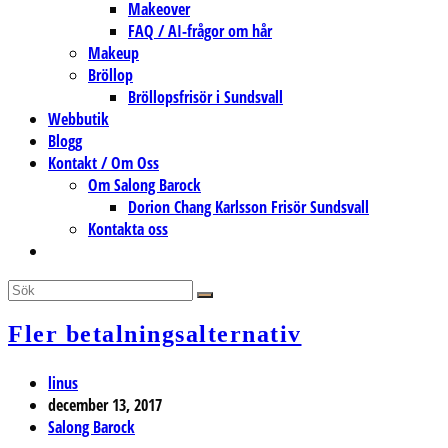
Makeover
FAQ / AI-frågor om hår
Makeup
Bröllop
Bröllopsfrisör i Sundsvall
Webbutik
Blogg
Kontakt / Om Oss
Om Salong Barock
Dorion Chang Karlsson Frisör Sundsvall
Kontakta oss
Slå
på/av
webbplatssökning
Fler betalningsalternativ
Inläggsförfattare:
linus
Inlägget
december 13, 2017
publicerat:
Inläggskategori:
Salong Barock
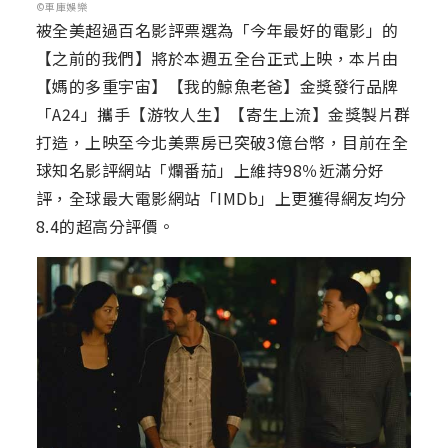
©車庫娛樂
被全美超過百名影評票選為「今年最好的電影」的
【之前的我們】將於本週五全台正式上映，本片由
【媽的多重宇宙】【我的鯨魚老爸】金獎發行品牌
「A24」攜手【游牧人生】【寄生上流】金獎製片群
打造，上映至今北美票房已突破3億台幣，目前在全
球知名影評網站「爛番茄」上維持98％近滿分好
評，全球最大電影網站「IMDb」上更獲得網友均分
8.4的超高分評價。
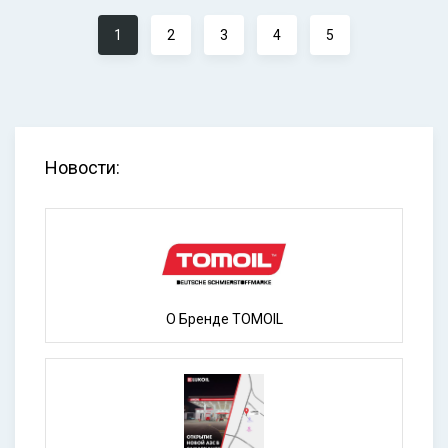
1
2
3
4
5
Новости:
О Бренде TOMOIL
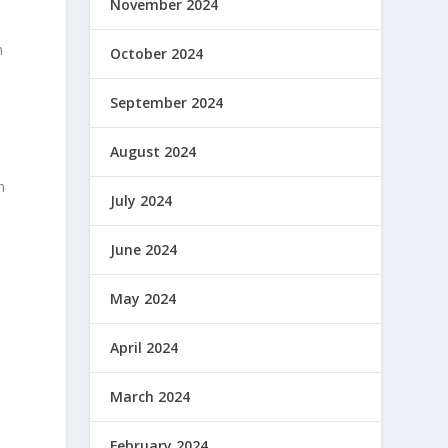
November 2024
n
October 2024
September 2024
August 2024
n
July 2024
June 2024
May 2024
April 2024
March 2024
February 2024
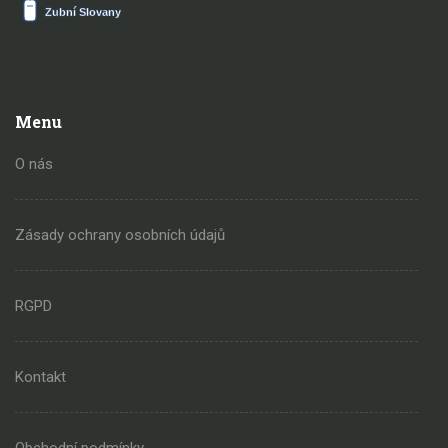
Menu
O nás
Zásady ochrany osobních údajů
RGPD
Kontakt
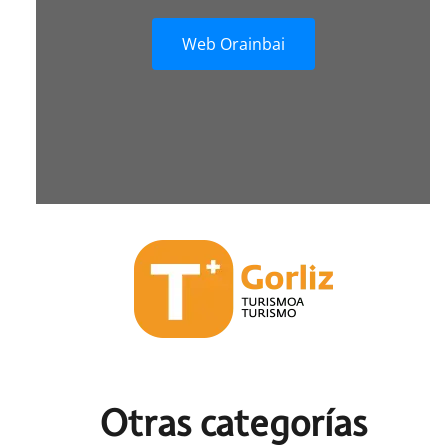
Web Orainbai
Otras c
ategorías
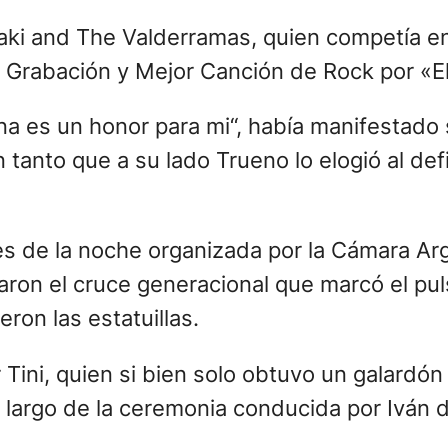
por «Dopelganga», además de hacerse acreedo
en La Ballena Azul».
Álbum en Vivo por «Tilcara. El Recital» y 
».
e, Bandalos Chinos dentro del pop grupal al 
ango con dos galardones y Bizarrap en la Me
te al vencer en el rubro Mejor Álbum de Can
 Conceptual por «Futurología Arlt» e Invisib
 el Teatro Coliseo como Mejor Colección de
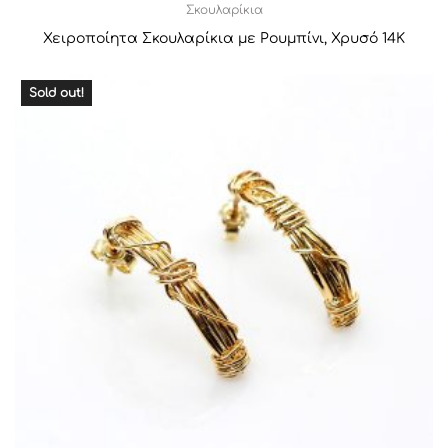
Σκουλαρίκια
Χειροποίητα Σκουλαρίκια με Ρουμπίνι, Χρυσό 14Κ
Sold out!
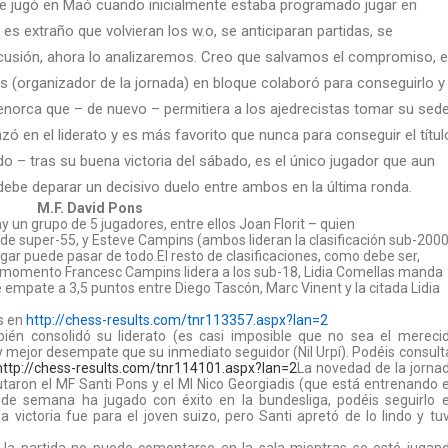
se jugó en Maó cuando inicialmente estaba programado jugar en
 es extraño que volvieran los w.o, se anticiparan partidas, se
scusión, ahora lo analizaremos. Creo que salvamos el compromiso, e
s (organizador de la jornada) en bloque colaboró para conseguirlo y
enorca que – de nuevo – permitiera a los ajedrecistas tomar su sede
zó en el liderato y es más favorito que nunca para conseguir el títul
o – tras su buena victoria del sábado, es el único jugador que aun
debe deparar un decisivo duelo entre ambos en la última ronda.
M.F. David Pons
 un grupo de 5 jugadores, entre ellos Joan Florit – quien
e super-55, y Esteve Campins (ambos lideran la clasificación sub-2000
ar puede pasar de todo.El resto de clasificaciones, como debe ser,
de momento Francesc Campins lidera a los sub-18, Lidia Comellas manda
e empate a 3,5 puntos entre Diego Tascón, Marc Vinent y la citada Lidia
s en
http://chess-results.com/
tnr113357.aspx?lan=2
bién consolidó su liderato (es casi imposible que no sea el mereci
 mejor desempate que su inmediato seguidor (Nil Urpí). Podéis consult
http://chess-results.com/tnr114101.aspx?lan=2
La novedad de la jorna
utaron el MF Santi Pons y el MI Nico Georgiadis (que está entrenando 
 de semana ha jugado con éxito en la bundesliga, podéis seguirlo 
 la victoria fue para el joven suizo, pero Santi apretó de lo lindo y tu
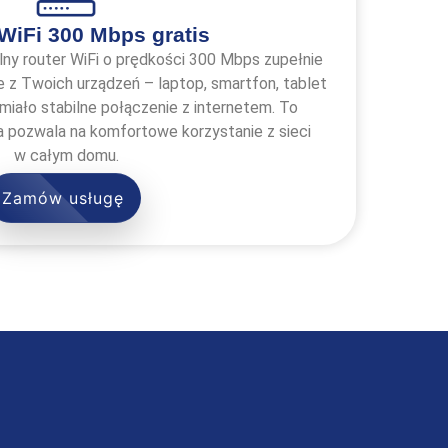
WiFi 300 Mbps gratis
lny router WiFi o prędkości 300 Mbps zupełnie
e z Twoich urządzeń – laptop, smartfon, tablet
miało stabilne połączenie z internetem. To
 pozwala na komfortowe korzystanie z sieci
w całym domu.
Zamów usługę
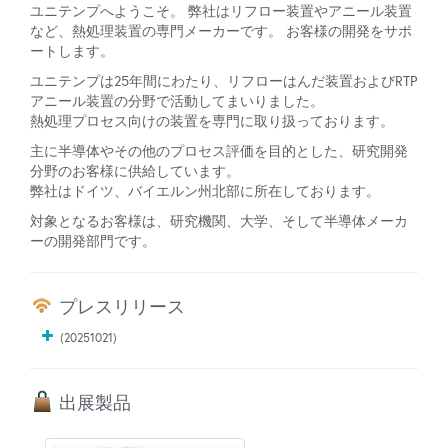
ユニテンプへようこそ。 弊社はリフロー装置やアニール装置
など、熱処理装置の専門メーカーです。 お客様の開発をサポ
ートします。
ユニテンプは25年間にわたり、リフローはんだ装置およびRTP
アニール装置の分野で活動してまいりました。
熱処理プロセス向けの装置を専門に取り扱っております。
主に半導体やその他のプロセス評価を目的とした、研究開発
分野のお客様に供給しています。
弊社はドイツ、バイエルン州北部に所在しております。
対象となるお客様は、研究機関、大学、そして半導体メーカ
ーの開発部門です。
プレスリリース
(20251021)
出展製品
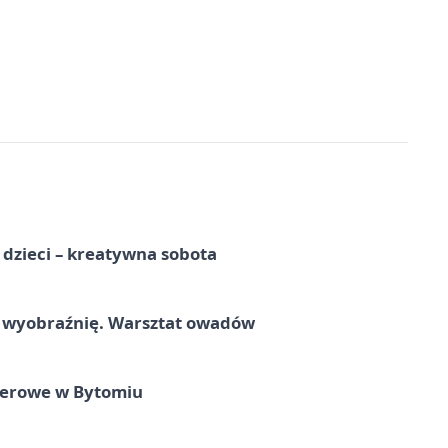
a dzieci – kreatywna sobota
a wyobraźnię. Warsztat owadów
nerowe w Bytomiu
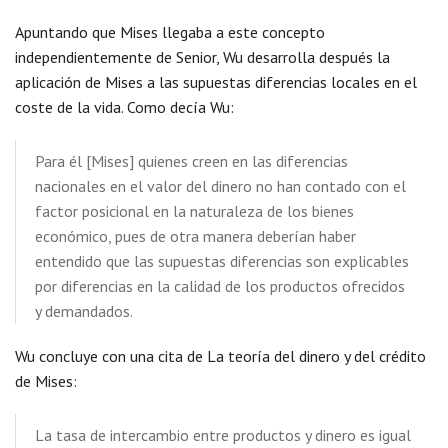
Apuntando que Mises llegaba a este concepto
independientemente de Senior, Wu desarrolla después la
aplicación de Mises a las supuestas diferencias locales en el
coste de la vida. Como decía Wu:
Para él [Mises] quienes creen en las diferencias
nacionales en el valor del dinero no han contado con el
factor posicional en la naturaleza de los bienes
económico, pues de otra manera deberían haber
entendido que las supuestas diferencias son explicables
por diferencias en la calidad de los productos ofrecidos
y demandados.
Wu concluye con una cita de La teoría del dinero y del crédito
de Mises:
La tasa de intercambio entre productos y dinero es igual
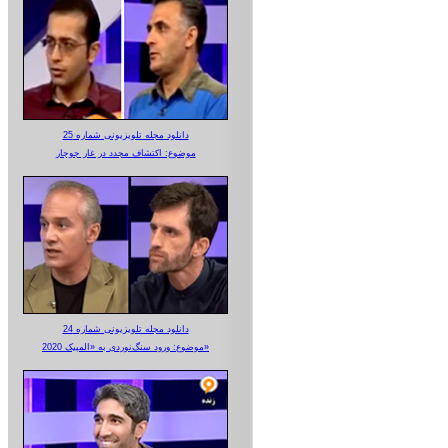
دانلود مجله تلویزیونی شماره 25
موضوع: اکتشاف مجدد در غار جوجار
دانلود مجله تلویزیونی شماره 24
موضوع: ورود سنگ‌نوردی به «المپیک 2020»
● ● ● ● ● ● ●
### Work to complete
Please copy each line of the material that contains the word "Mises".

### Exercise answer
Apuntando que Mises llegaba a este concepto
aplicación de Mises a las supuestas diferencias locales en el
Para él [Mises] quienes creen en las diferencias
de Mises:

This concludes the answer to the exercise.